Hereafter ist nichts für Konsumenten, welche nur kurzlebigen Nervenkitzel und sensationelle Action-Szenen erleben wollen. Er ist für Menschen geeignet, die über das Thema ernsthaft nachdenken und auf der Suche nach Antworten sind auf Fragen über das "danach", welches auf uns alle 100% tig zukommen wird. Man sollte sich rechtzeitig mit solchen Fragen beschäftigen solange dazu in unserem Leben Zeit und klarer Verstand gegeben sind. Beste Vorraussetzungen, aus diesem Film wesentlich mehr zu entnehmen zu können sind gute Bibelkenntnisse, welche auch geglaubt werden sollten, und das Buch gelesen zu haben von George Ritche: "Rückkehr von morgen" (engl. Originalausgabe "Return from tomorrow"). Darin kommt auch zu Genüge vor, daß die Toten die Lebenden um Vergebung bitten möchten, es jedoch aus der immateriellen Welt heraus dies nicht zu den Lebenden rüberbringen können. Es zeigt sich eben immer wieder als sehr Wahr, was Jesus Christus gesagt hat: "Sie haben die Schriften. Wer den Schriften (Bibel) nicht glaubt, wird auch dem nicht glauben schenken, der von den Toten (Todeszustand) zurückkommt (zurückgeschickt wird)." Jesus Christus ist derjenige, der Menschen zurückschickt, wie z.B. sogar auch Kinder in unseren Tagen wie Alex Malarkey oder Colton Burpo in Büchern bezeugen, aber kaum jemand nimmt es ernst. Im Zeitalter des Internet stößt der wache, suchende Zeitgenosse früher oder später auf diese und weitere Zeugen.

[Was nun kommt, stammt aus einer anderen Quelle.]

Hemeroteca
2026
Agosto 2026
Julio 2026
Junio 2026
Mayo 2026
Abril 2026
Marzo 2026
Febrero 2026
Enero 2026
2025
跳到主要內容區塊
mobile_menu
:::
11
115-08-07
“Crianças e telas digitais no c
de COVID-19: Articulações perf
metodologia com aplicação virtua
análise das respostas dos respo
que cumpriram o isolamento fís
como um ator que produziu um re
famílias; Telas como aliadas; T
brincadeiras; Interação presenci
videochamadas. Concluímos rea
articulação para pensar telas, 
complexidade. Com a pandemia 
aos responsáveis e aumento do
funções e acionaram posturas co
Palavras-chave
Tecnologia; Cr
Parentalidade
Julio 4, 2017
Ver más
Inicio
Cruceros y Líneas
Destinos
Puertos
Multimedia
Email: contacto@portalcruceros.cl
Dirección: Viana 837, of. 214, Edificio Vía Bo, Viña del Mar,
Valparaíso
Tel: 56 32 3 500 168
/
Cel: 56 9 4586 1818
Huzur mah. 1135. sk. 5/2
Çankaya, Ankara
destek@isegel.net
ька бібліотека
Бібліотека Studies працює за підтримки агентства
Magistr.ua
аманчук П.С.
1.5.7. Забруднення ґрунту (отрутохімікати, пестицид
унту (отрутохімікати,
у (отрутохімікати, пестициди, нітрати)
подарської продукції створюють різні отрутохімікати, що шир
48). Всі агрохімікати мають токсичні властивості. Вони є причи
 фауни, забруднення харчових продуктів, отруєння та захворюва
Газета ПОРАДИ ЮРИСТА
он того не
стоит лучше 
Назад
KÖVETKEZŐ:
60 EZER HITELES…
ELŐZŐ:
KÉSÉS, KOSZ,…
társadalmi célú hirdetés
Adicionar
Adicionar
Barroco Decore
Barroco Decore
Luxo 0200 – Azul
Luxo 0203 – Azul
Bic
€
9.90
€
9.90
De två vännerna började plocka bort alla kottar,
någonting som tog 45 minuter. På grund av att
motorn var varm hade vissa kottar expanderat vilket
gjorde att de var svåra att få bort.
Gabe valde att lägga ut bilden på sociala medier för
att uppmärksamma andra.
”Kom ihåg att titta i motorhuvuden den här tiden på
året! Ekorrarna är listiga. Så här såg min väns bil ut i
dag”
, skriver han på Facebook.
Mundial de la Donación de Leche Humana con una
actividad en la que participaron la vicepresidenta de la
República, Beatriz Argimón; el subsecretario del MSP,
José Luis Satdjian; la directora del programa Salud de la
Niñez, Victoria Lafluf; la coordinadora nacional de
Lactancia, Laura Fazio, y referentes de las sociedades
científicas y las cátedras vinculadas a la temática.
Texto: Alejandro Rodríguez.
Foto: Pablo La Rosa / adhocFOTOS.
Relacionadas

Verarbeiten und nutzen wir diese Zeugnisse zu positiven Veränderungen in unserem Leben und gehen wir mit unseren (liebsten) Mitmenschen besser um, dann haben wir später weniger das Problem, erfolglos um Vergebung und Wiedergutmachung bemüht zu sein.
Matthias Schabert


Cinemaholic

Mir gefällt ihr Artikel. Ich persöhnlich fand das Hereafter sehr viel Potenzial verschenkt.